TASK REQUIREMENTS
Give the total number of lines in the data below that include "võimaldab", and nothing else.

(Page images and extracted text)
*** Block opens ***

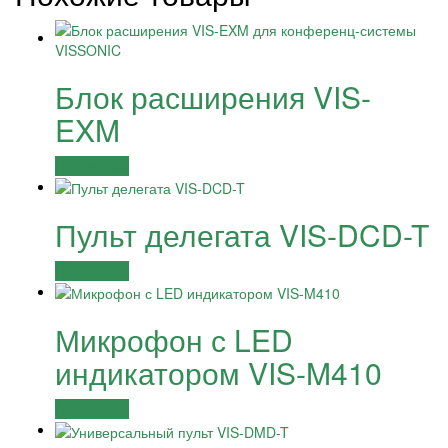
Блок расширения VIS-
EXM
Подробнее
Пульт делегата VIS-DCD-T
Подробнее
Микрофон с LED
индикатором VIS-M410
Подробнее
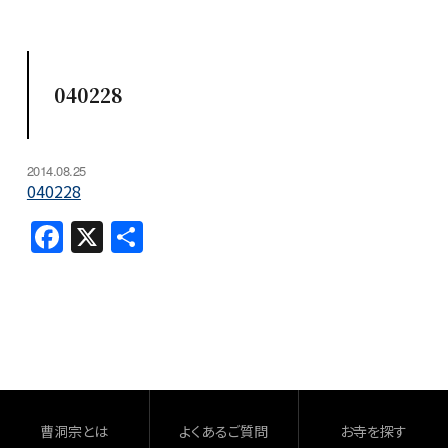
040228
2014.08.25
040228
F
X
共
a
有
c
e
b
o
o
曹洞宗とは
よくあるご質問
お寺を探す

*** Block closes ***
*** Block opens ***

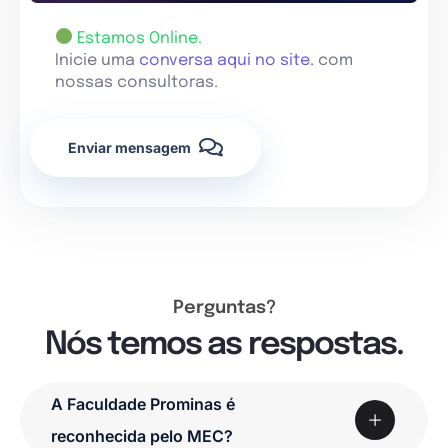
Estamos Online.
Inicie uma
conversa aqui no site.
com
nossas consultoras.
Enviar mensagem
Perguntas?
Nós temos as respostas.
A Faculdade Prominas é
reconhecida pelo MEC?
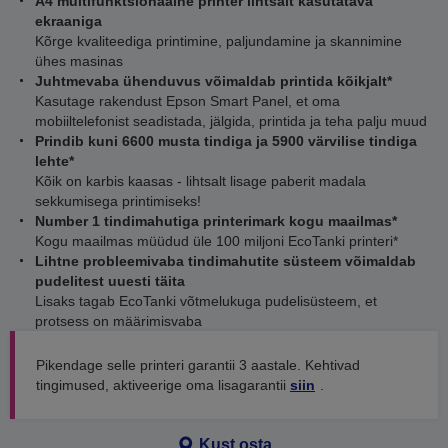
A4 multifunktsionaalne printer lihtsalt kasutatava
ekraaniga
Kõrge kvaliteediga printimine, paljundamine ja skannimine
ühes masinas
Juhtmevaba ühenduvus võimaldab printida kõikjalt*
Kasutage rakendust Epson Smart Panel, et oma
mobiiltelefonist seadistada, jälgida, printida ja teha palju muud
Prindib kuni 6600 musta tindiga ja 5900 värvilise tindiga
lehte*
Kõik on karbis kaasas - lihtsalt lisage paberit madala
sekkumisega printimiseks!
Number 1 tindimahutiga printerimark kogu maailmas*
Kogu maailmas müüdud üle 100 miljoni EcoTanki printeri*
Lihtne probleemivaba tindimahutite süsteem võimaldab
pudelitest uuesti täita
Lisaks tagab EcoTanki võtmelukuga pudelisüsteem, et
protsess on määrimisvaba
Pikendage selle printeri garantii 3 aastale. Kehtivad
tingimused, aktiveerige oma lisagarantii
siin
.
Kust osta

*** Block closes ***

ANSWER FOR THIS EXERCISE
2